Release Date: 08/28/23 [FRIGHTFEST LONDON]
Genre: Comedy. Crime. Drama.

Studio: Alief.

"It follows a man who is given one hour to choose between financial ruin or murder to protect his family." 


There are two challenges in life that a man strives to succeed in: family and his job. Oftentimes, the paths intersect. Or even become one. But what happens when a man has to choose between family and finance? Filmmaker Alex Kahuam breeches that theme in Hitchcockian style. Failure! follows Ted Raimi over the course of an hour where he must make that choice – a decision that includes the all-too easy answer of murder. Kahuam presents it all in a single take giving Raimi the spotlight for the entirety. Failure! is inventive and captivating, but for all the anxiety-driven build up, ultimately lands a little too softly.
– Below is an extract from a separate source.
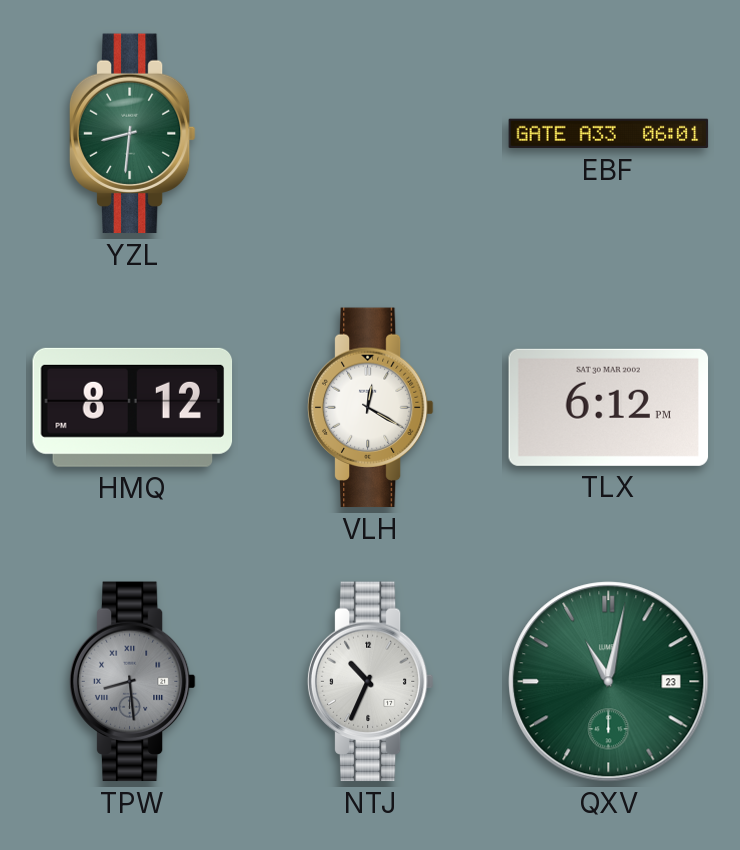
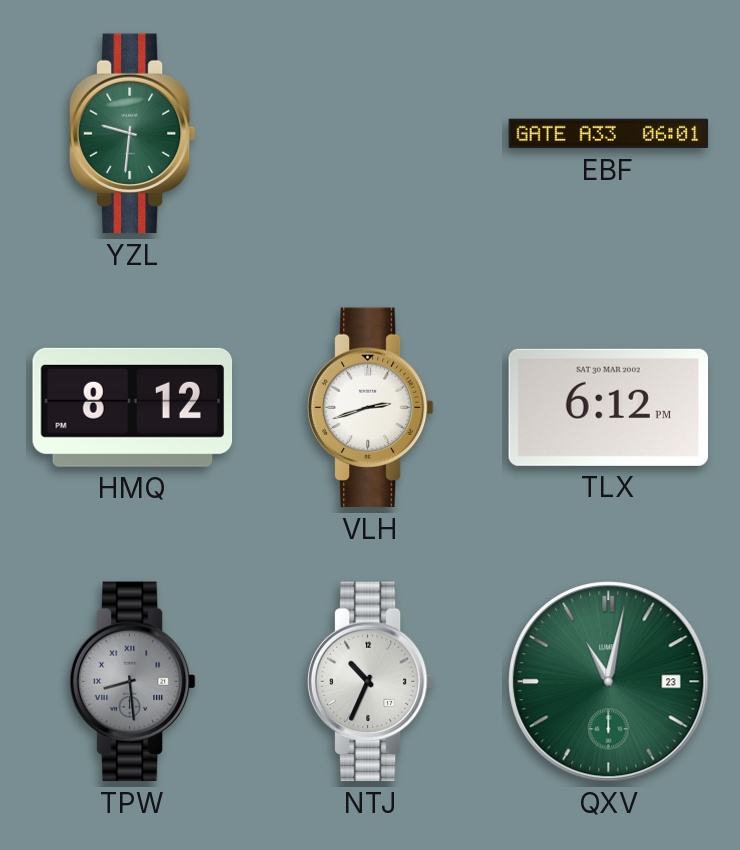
YZL: 8:31 -> 9:31
VLH: 12:20 -> 2:42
Failure! follows James (Raimi – Ash vs Evil Dead, SeaQuest 2032) who has a big debt with an honest bank while being blackmailed over some shady deals. On top of all this? His daughter is getting married and she wants the complete princess package. What can one man do? Well, killing any pesky troublemakers is certainly one way to go.  

Throughout the 97 minute runtime, Raimi shouts on the phone, drinks a lot of whisky, and nervously communes with a ghost. And his performance is masterful. He shifts from a relaxing rapport with his daughter Maria (Melissa Diaz) into a murderous rage against the slimy Alvar (Daniel Kuhlman), all with the finesse of Hamlet.  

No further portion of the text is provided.